To guard against these consequences, a winery or retailer should be aware exactly what its employee’s or agent’s activities are in a given state.


The taxing standard

Public Law 86-272 (P.L. 86-272) governs the limits for a state’s authority to impose income tax on business entities that sell tangible personal property in the state. As wine is obviously tangible personal property and not a service, this is the standard we utilize for determining the limits on a state’s power to impose corporate income tax on a business entity.

Under P.L. 86-272 a business entity that’s sole activity is limited to soliciting sales of tangible personal property in a state, is immune from state corporate income tax. Further, any activity that is ancillary to the solicitation of sales is also immune from state corporate income taxation. P.L. 86-272 will narrowly expand the scope of immunity by allowing activity beyond ancillary activity, if the activities are de minimis.

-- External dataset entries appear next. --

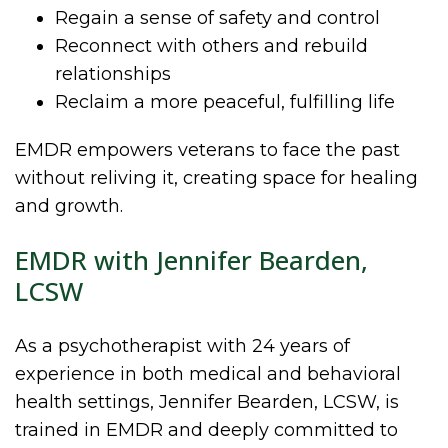
Regain a sense of safety and control
Reconnect with others and rebuild
relationships
Reclaim a more peaceful, fulfilling life
EMDR empowers veterans to face the past
without reliving it, creating space for healing
and growth.
EMDR with Jennifer Bearden,
LCSW
As a psychotherapist with 24 years of
experience in both medical and behavioral
health settings, Jennifer Bearden, LCSW, is
trained in EMDR and deeply committed to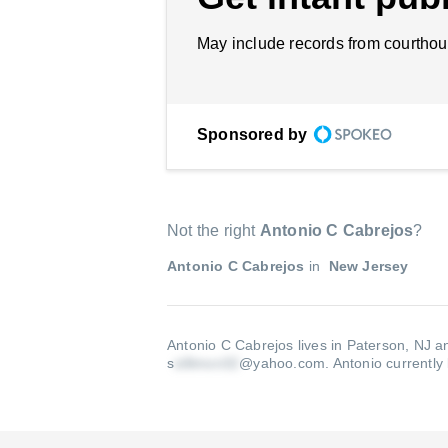
May include records from courthou
Sponsored by
Not the right
Antonio C Cabrejos
?
Antonio C Cabrejos
in
New Jersey
Antonio C Cabrejos lives in Paterson, NJ a
s
@yahoo.com
.
Antonio currently 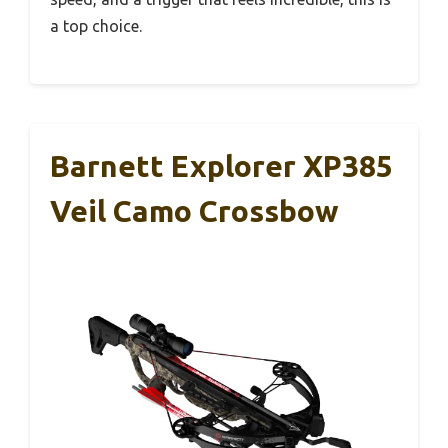
a top choice.
Barnett Explorer XP385
Veil Camo Crossbow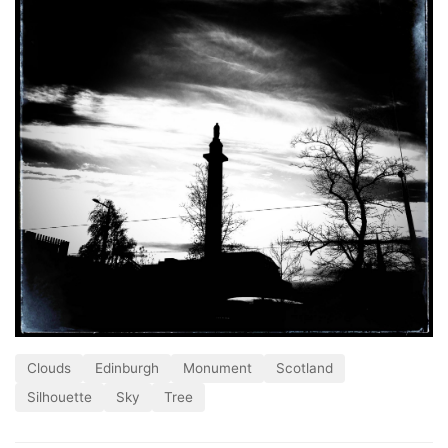
Clouds
Edinburgh
Monument
Scotland
Silhouette
Sky
Tree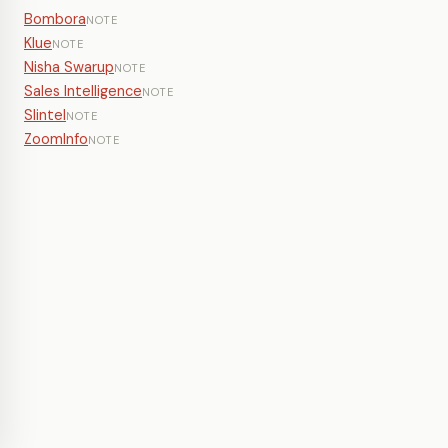
Bombora
NOTE
Klue
NOTE
Nisha Swarup
NOTE
Sales Intelligence
NOTE
Slintel
NOTE
ZoomInfo
NOTE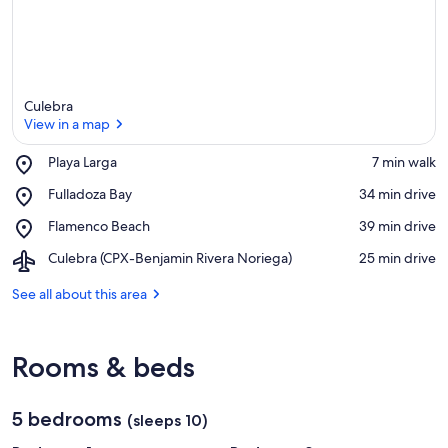
Culebra
View in a map
Place,
Playa Larga
‪7 min walk‬
Playa
View in a map
Place,
Fulladoza Bay
‪34 min drive‬
Larga
Fulladoza
Place,
Flamenco Beach
‪39 min drive‬
Bay
Flamenco
Airport,
Culebra (CPX-Benjamin Rivera Noriega)
‪25 min drive‬
Beach
Culebra
(CPX-
See all about this area
Benjamin
Rivera
Noriega)
Rooms & beds
5 bedrooms
(sleeps 10)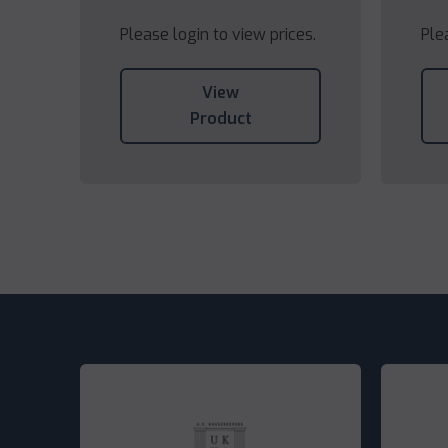
Please login to view prices.
Ple
View
Product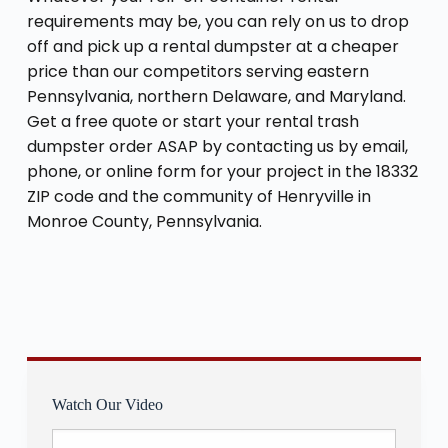
requirements may be, you can rely on us to drop
off and pick up a rental dumpster at a cheaper
price than our competitors serving eastern
Pennsylvania, northern Delaware, and Maryland.
Get a free quote or start your rental trash
dumpster order ASAP by contacting us by email,
phone, or online form for your project in the 18332
ZIP code and the community of Henryville in
Monroe County, Pennsylvania.
Watch Our Video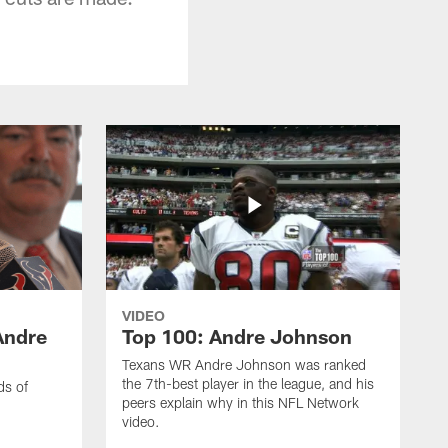
VIDEO
Andre
Top 100: Andre Johnson
Texans WR Andre Johnson was ranked
the 7th-best player in the league, and his
ds of
peers explain why in this NFL Network
video.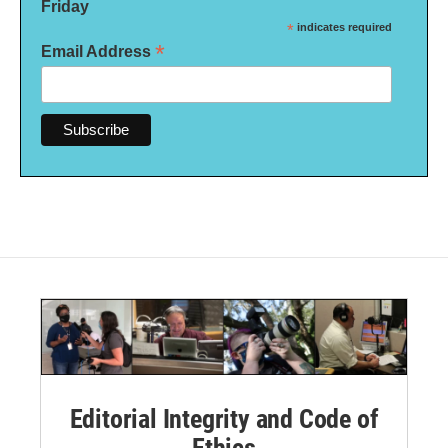
Friday
*
indicates required
*
Email Address
Editorial Integrity and Code of
Ethics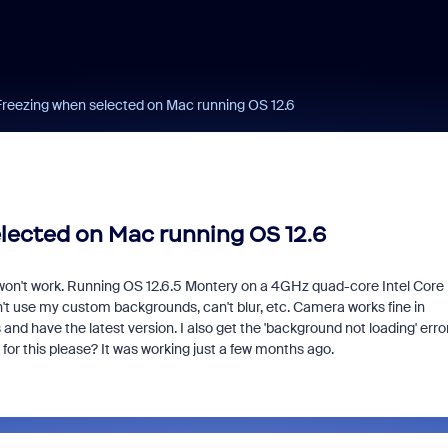
Freezing when selected on Mac running OS 12.6
lected on Mac running OS 12.6
't work. Running OS 12.6.5 Montery on a 4GHz quad-core Intel Core 
n't use my custom backgrounds, can't blur, etc. Camera works fine in
d have the latest version. I also get the 'background not loading' erro
for this please? It was working just a few months ago.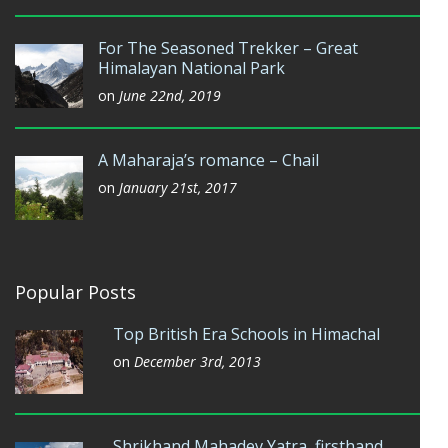
For The Seasoned Trekker – Great
Himalayan National Park
on
June 22nd, 2019
A Maharaja’s romance – Chail
on
January 21st, 2017
Popular Posts
Top British Era Schools in Himachal
on
December 3rd, 2013
Shrikhand Mahadev Yatra, firsthand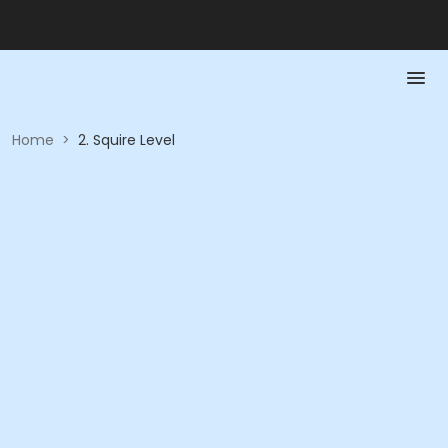
Home
>
2. Squire Level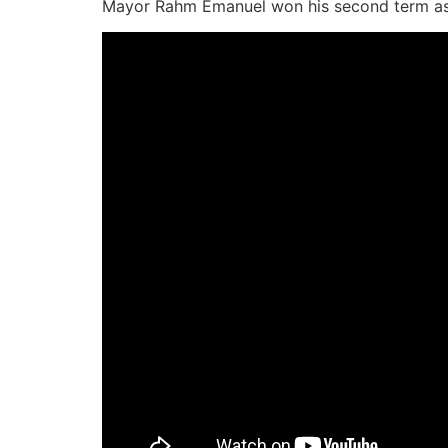
Mayor Rahm Emanuel won his second term as 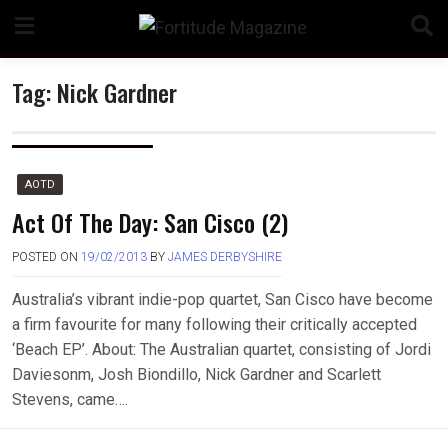
Skip
to
content
Tag:
Nick Gardner
n
AOTD
Act Of The Day: San Cisco (2)
POSTED ON
19/02/2013
BY
JAMES DERBYSHIRE
o
Australia’s vibrant indie-pop quartet, San Cisco have become
a firm favourite for many following their critically accepted
‘Beach EP’. About: The Australian quartet, consisting of Jordi
Daviesonm, Josh Biondillo, Nick Gardner and Scarlett
Stevens, came….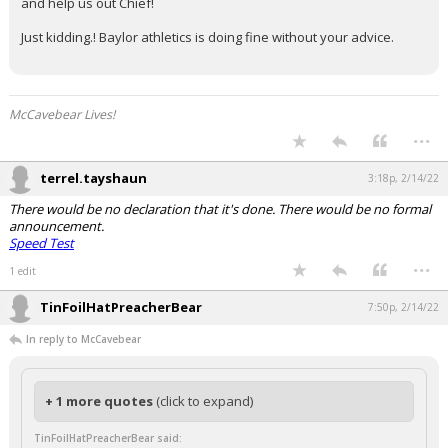
and help us out Chief!
Just kidding.! Baylor athletics is doing fine without your advice.
McCavebear Lives!
...
terrel.tayshaun
3:18p, 2/14/22
There would be no declaration that it's done. There would be no formal
announcement.
Speed Test
...
1 edit
TinFoilHatPreacherBear
7:50p, 2/14/22
In reply to McCavebear
+ 1 more quotes
(click to expand)
TinFoilHatPreacherBear said: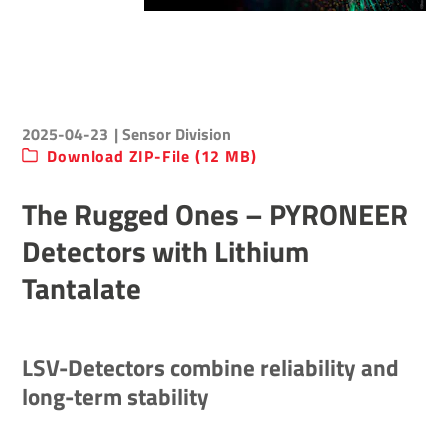
2025-04-23
| Sensor Division
Download ZIP-File (12 MB)
The Rugged Ones – PYRONEER
Detectors with Lithium
Tantalate
LSV-Detectors combine reliability and
long-term stability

A company should consider an activity occurring more than a couple of times as more than de minimis.


Protected and unprotected activities
Unprotected activities

P.L. 86-272 provides activities that are protected from state income tax and those that are not. Because these activities are specifically enumerated, any company wanting to actively solicit in a market should make themselves aware of these guidelines.

As merchants and manufacturers of wine, some of the activities are irrelevant to our discussion. For example, installing or performing maintenance on tangible personal property is an unprotected activity. With nothing to install or provide maintenance for, this is something that will not be included in this discussion. We will focus on the most relevant activities for these businesses.

The standards set down in P.L. 86-272 are very strict and deviating from the principles of solicitation will cause people to lose their immunity to state income taxation. Even activities that seem benign and related to the sale could cause a business to become subject to tax.

For example, if an employee or an independent contractor approves or accepts orders, this activity would cause a company to lose the protections of P.L. 86-272. Other activities that would be considered beyond solicitation would include but are not limited to:  securing deposits on sales; picking up or replacing damaged property; and investigating, handling or assisting in resolving customer complaints.

Additionally, owning leasing, or maintaining certain types of property would not be protected by P.L. 86-272. These include but are not limited: an office; warehouse; meeting place for employees; stock of goods; and a telephone answering service attributable to the company or its agent.


Protected activities

P.L. 86-272 provides a list of activities that are protected from state taxation, these are the activities that allow a business to perform in the state without being subject to tax. Protected activities included but are not limited to: soliciting of orders; passing orders, inquiries, and complaints onto the home office; coordinating shipment or delivery without payment; mediating direct customer complaints when the purposes are to ingrate the sales personnel with the customer and facilitate request for orders.

Further, P.L. 86-272 allows a business to own or maintain certain property in the state without being subject to income tax. For example, a representative can have an in-home office in the state and can maintain personal property such as a cell phone that is limited to carrying on soliciting activity in the state.


Independent Contractors

P.L. 86-272 provides protection to independent contractors for certain in-state activities that would not be afforded to a company’s employees or agents.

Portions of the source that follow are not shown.